What you need to do: Your reply should consist of the entries, copied exactly and stripped of images.

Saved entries
────

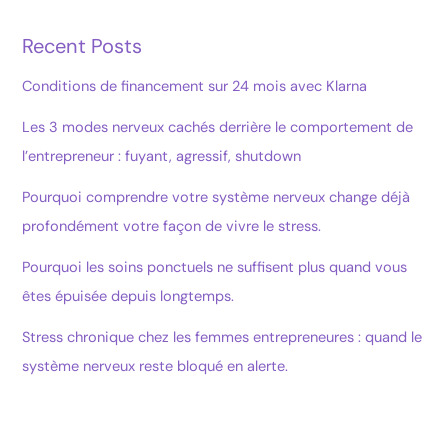
Recent Posts
Conditions de financement sur 24 mois avec Klarna
Les 3 modes nerveux cachés derrière le comportement de
l’entrepreneur : fuyant, agressif, shutdown
Pourquoi comprendre votre système nerveux change déjà
profondément votre façon de vivre le stress.
Pourquoi les soins ponctuels ne suffisent plus quand vous
êtes épuisée depuis longtemps.
Stress chronique chez les femmes entrepreneures : quand le
système nerveux reste bloqué en alerte.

────

Task response:
Recent Posts
Conditions de financement sur 24 mois avec Klarna
Les 3 modes nerveux cachés derrière le comportement de
l’entrepreneur : fuyant, agressif, shutdown
Pourquoi comprendre votre système nerveux change déjà
profondément votre façon de vivre le stress.
Pourquoi les soins ponctuels ne suffisent plus quand vous
êtes épuisée depuis longtemps.
Stress chronique chez les femmes entrepreneures : quand le
système nerveux reste bloqué en alerte.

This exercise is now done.